Since $j \times i = -k$,we have $k \cdot(j \times i) = k \cdot(-k) = -(k \cdot k) = -1$.
Substituting these values:
$i \cdot(j \times k) + j \cdot(k \times i) + k \cdot(j \times i) = 1 + 1 + (-1) = 1$.
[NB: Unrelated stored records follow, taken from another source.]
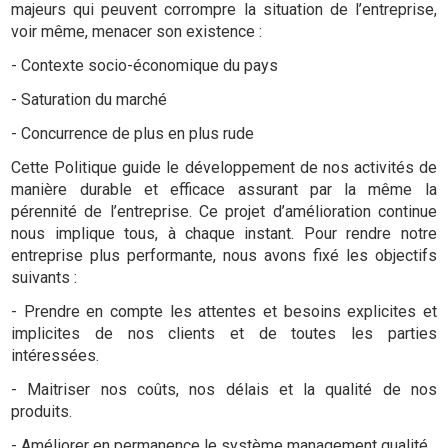
majeurs qui peuvent corrompre la situation de l’entreprise,
voir même, menacer son existence :
- Contexte socio-économique du pays
- Saturation du marché
- Concurrence de plus en plus rude
Cette Politique guide le développement de nos activités de
manière durable et efficace assurant par la même la
pérennité de l’entreprise. Ce projet d’amélioration continue
nous implique tous, à chaque instant. Pour rendre notre
entreprise plus performante, nous avons fixé les objectifs
suivants :
- Prendre en compte les attentes et besoins explicites et
implicites de nos clients et de toutes les parties
intéressées.
- Maitriser nos coûts, nos délais et la qualité de nos
produits.
- Améliorer en permanence le système management qualité.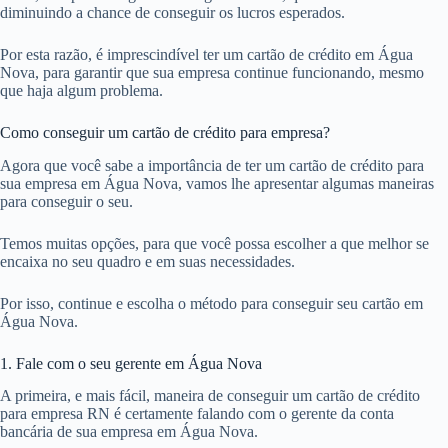
diminuindo a chance de conseguir os lucros esperados.
Por esta razão, é imprescindível ter um cartão de crédito em Água
Nova, para garantir que sua empresa continue funcionando, mesmo
que haja algum problema.
Como conseguir um cartão de crédito para empresa?
Agora que você sabe a importância de ter um cartão de crédito para
sua empresa em Água Nova, vamos lhe apresentar algumas maneiras
para conseguir o seu.
Temos muitas opções, para que você possa escolher a que melhor se
encaixa no seu quadro e em suas necessidades.
Por isso, continue e escolha o método para conseguir seu cartão em
Água Nova.
1. Fale com o seu gerente em Água Nova
A primeira, e mais fácil, maneira de conseguir um cartão de crédito
para empresa RN é certamente falando com o gerente da conta
bancária de sua empresa em Água Nova.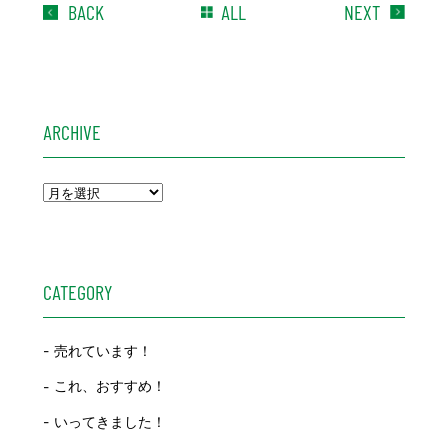
BACK
ALL
NEXT
ARCHIVE
CATEGORY
売れています！
これ、おすすめ！
いってきました！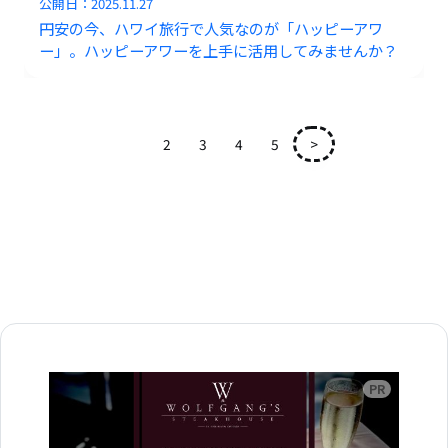
公開日：
2025.11.27
円安の今、ハワイ旅行で人気なのが「ハッピーアワ
ー」。ハッピーアワーを上手に活用してみませんか？
1
2
3
4
5
>
広告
(A) The position vectors of the vertices $A, B$ and $C$ with respect to the origin $O$ are given as:
$\vec{OA} = 6i = 6\hat{i} + 0\hat{j} + 0\hat{k}$
$\vec{OB} = 6j = 0\hat{i} + 6\hat{j} + 0\hat{k}$
$\vec{OC} = k = 0\hat{i} + 0\hat{j} + 1\hat{k}$
The volume of a tetrahedron with vertices at the origin and position vectors $\vec{a}, \vec{b}, \vec{c}$ is given by the formula:
$V = \frac{1}{6} |[\vec{a} \vec{b} \vec{c}]|$
Substituting the given vectors:
$V = \frac{1}{6} \left| \begin{vmatrix} 6 & 0 & 0 \\ 0 & 6 & 0 \\ 0 & 0 & 1 \end{vmatrix} \right|$
Calculating the determinant:
$V = \frac{1}{6} (6 \times (6 \times 1 - 0 \times 0) - 0 + 0) = \frac{1}{6} (36) = 6$
Thus,the volume of the tetrahedron $OABC$ is $6$ cubic units.